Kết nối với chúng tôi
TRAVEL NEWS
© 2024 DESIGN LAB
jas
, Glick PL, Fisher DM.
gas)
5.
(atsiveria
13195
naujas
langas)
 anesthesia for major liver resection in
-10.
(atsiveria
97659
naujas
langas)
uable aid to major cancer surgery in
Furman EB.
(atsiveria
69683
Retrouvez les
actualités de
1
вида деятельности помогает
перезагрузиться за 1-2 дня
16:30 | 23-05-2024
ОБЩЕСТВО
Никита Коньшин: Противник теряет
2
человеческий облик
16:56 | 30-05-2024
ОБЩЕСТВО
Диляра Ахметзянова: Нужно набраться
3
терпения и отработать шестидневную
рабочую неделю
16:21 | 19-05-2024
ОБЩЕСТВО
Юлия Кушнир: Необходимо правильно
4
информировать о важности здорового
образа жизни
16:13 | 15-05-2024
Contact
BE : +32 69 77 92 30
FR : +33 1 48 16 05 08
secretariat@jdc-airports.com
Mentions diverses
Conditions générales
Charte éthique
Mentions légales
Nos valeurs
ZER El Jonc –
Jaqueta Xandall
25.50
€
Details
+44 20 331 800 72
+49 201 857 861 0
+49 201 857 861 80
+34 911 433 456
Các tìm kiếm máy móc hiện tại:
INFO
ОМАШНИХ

• • •

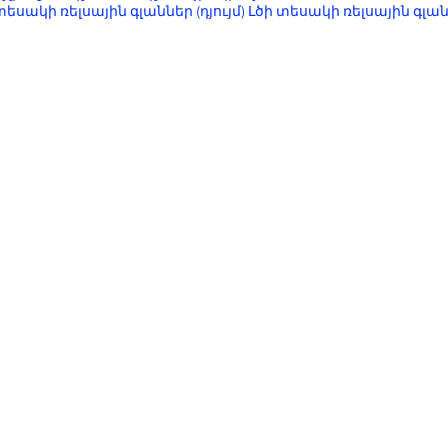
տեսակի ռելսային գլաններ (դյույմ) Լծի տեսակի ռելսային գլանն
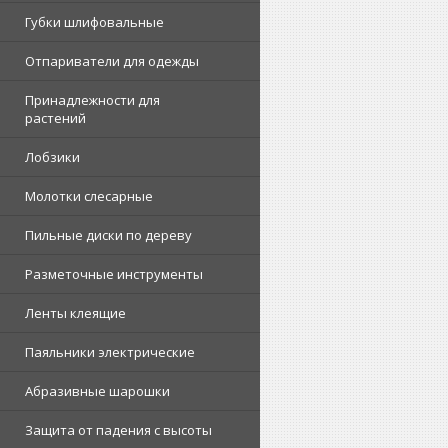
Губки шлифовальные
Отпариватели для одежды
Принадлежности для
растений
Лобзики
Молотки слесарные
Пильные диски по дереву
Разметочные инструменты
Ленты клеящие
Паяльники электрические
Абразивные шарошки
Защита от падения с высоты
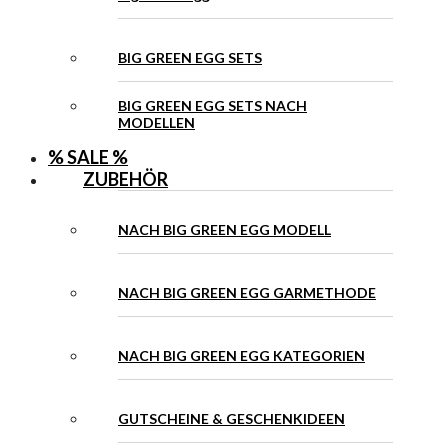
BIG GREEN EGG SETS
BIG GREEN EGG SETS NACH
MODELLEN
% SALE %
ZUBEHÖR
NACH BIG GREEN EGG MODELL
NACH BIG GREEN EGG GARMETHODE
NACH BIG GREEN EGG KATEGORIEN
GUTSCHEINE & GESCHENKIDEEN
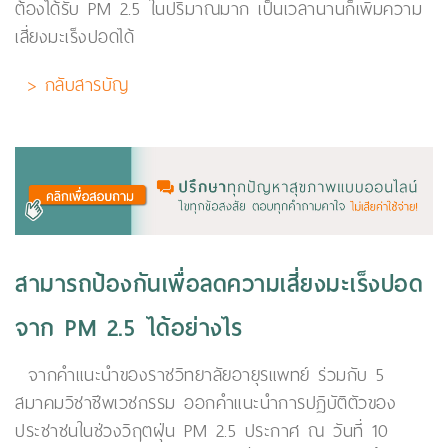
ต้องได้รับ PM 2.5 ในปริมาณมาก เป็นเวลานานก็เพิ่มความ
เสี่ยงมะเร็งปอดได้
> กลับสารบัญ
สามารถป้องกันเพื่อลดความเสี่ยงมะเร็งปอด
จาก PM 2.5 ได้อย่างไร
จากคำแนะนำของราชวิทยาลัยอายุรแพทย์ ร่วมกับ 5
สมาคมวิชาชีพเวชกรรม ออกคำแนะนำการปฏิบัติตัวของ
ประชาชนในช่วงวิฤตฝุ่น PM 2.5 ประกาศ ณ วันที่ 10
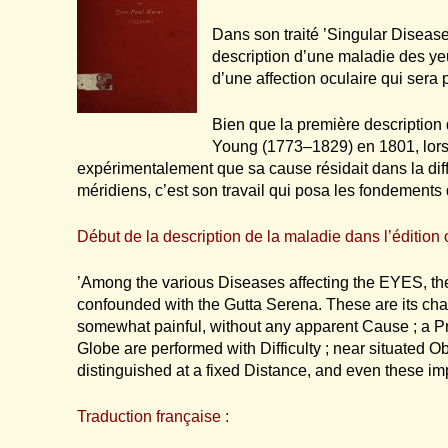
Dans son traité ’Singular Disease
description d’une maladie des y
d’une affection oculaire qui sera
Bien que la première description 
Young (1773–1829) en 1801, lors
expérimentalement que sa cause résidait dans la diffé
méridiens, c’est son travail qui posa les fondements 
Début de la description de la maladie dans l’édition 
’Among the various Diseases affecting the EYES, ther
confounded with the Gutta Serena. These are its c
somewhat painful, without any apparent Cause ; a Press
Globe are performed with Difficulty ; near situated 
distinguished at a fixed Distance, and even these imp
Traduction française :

• • •

Action item >> Report every line from the material above that mentions the word "maladie".

Solution for this task >>
description d’une maladie des y
Début de la description de la maladie dans l’édition 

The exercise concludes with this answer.